-- Data for analysis follows --

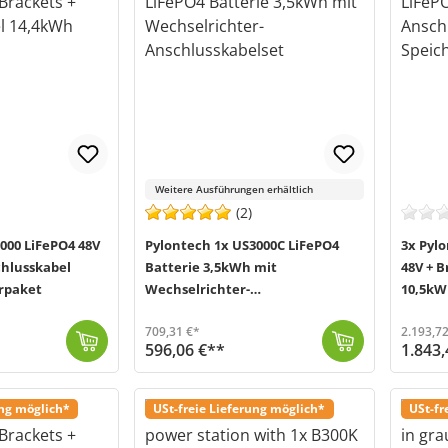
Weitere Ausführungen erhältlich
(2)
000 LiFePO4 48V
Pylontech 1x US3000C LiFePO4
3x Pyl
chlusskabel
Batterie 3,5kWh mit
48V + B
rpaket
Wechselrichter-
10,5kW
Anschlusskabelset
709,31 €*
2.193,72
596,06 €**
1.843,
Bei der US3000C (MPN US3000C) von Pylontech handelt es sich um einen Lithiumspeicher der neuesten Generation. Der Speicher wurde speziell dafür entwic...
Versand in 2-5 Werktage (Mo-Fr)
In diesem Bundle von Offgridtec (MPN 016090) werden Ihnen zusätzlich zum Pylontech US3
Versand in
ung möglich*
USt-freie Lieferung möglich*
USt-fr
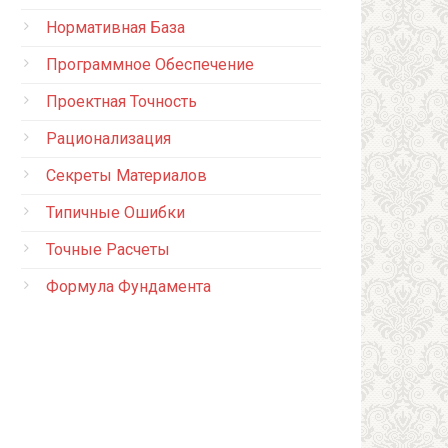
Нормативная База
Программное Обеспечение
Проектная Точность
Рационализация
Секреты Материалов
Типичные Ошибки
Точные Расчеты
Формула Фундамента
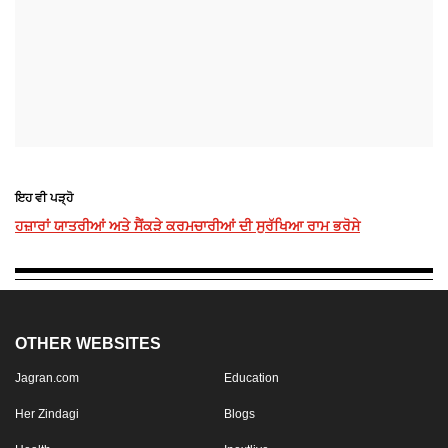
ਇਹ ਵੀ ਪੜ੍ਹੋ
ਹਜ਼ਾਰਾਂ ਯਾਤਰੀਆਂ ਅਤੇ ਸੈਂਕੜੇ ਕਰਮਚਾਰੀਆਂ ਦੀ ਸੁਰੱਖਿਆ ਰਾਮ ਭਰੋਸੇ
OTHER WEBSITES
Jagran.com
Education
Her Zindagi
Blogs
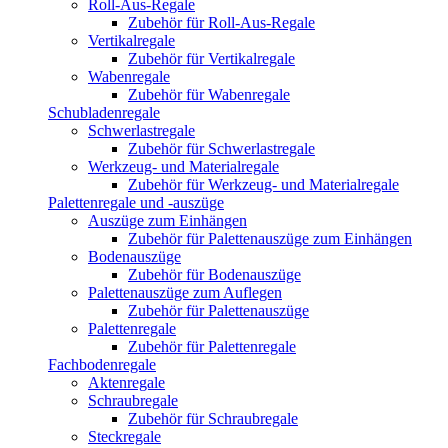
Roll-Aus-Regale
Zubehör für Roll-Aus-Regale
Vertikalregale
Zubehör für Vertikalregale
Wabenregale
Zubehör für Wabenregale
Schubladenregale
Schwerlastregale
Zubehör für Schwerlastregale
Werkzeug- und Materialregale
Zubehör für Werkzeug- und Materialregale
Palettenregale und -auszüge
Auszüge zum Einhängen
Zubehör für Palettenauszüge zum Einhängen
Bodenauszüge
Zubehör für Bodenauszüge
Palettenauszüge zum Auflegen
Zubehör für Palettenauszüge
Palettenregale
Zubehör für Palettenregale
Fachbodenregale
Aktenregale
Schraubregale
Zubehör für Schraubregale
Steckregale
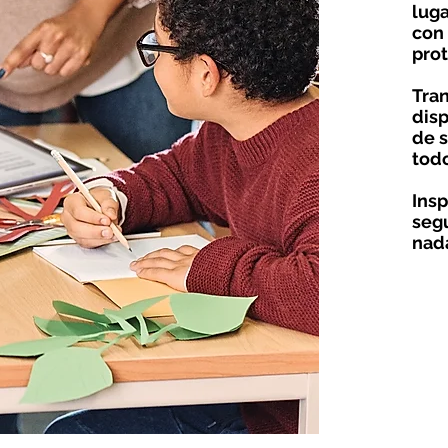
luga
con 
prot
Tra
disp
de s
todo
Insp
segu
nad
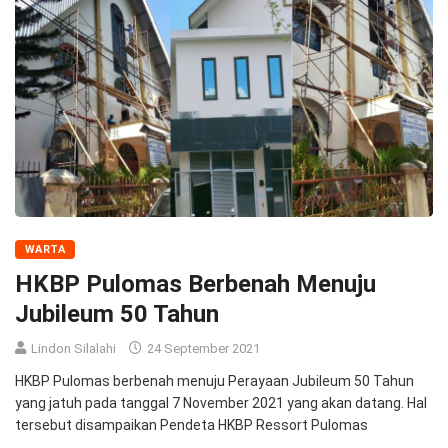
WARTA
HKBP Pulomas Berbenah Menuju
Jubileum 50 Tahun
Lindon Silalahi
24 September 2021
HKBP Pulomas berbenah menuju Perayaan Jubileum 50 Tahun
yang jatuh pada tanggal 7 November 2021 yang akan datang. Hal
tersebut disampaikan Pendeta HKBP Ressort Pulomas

-- Data for analysis concluded --

● **Work instruction**
Note every line of the records that holds the word "Schwerlastregale", and copy it.

● **Exercise response**
Schwerlastregale
Zubehör für Schwerlastregale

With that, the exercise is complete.